One hurdle for Millennials wanting to cook is “not having that right skill set,” said Williams.
“A lot of folks have grown up in homes where both parents worked, in the eighties and nineties there were a lot of frozen meals that hit the mainstream. Maybe they didn’t get the skills they might need. Certainly, video plays a huge role in helping them obtaining those skills.”
This hunger to learn no doubt helped fuel the rise of Buzzfeed’s Tasty, which has used its quick-play first-person perspective recipe videos to fuel its growth on the way to becoming biggest video publisher worldwide in early 2016. According to Lo, the idea started as something fairly simple.
“When we started out, we were focusing on YouTube before Tasty,” said Lo. “Then our editorial team started uploading single recipe videoes with their iPhone. A little over a year later, decided to make a team and page dedicated to food videos.” The results surprised even her.
“No one on the team expected it to grow as fast as it did,” she said.
When Clark-Thompson asked about the importance of community, Allrecipes’ Williams said she is continually amazed at how communal the act of cooking can be.
“It has amazed me at how willing people are to share their food experiences. On some recipes, we have ten thousand reviews. It always surprises me, what does that ten-thousandth person feel like they had to say that was so different than all the people before?

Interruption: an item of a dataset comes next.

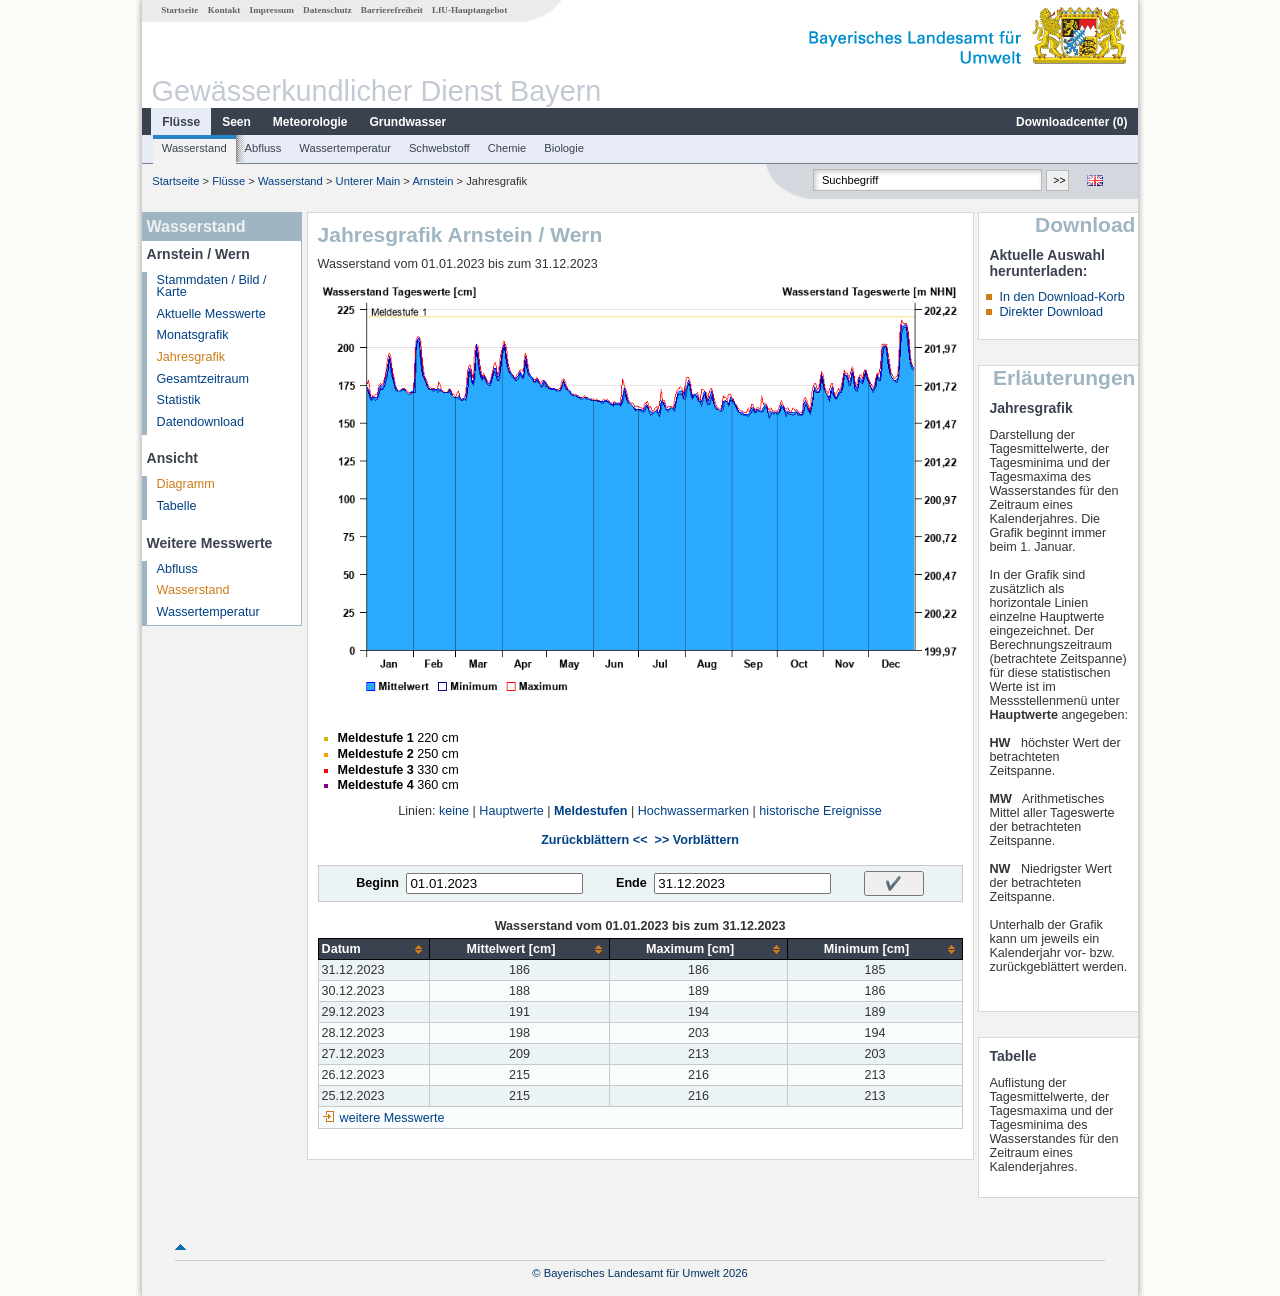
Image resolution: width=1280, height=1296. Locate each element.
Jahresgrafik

They just want to say ‘hey, I made this too!'”
Yu said the combination of new hardware and software in the kitchen will create entirely new experiences in coming years, not unlike how it’s recreating the automobile industry today.
“When you have Tesla and you have made an incremental technological jump like adding an electric engine, that’s great for cars, but when you add the software piece, you have a driverless car,” said Yu.
“What is this new driverless car of the smart kitchen space?” he asked.
While the panelists didn’t have the answer for what the driverless car of the smart kitchen would be, Buzzfeed’s Lo did offer some guidance for product makers: follow the Tasty video model.
“Make it approachable and simple,” she said.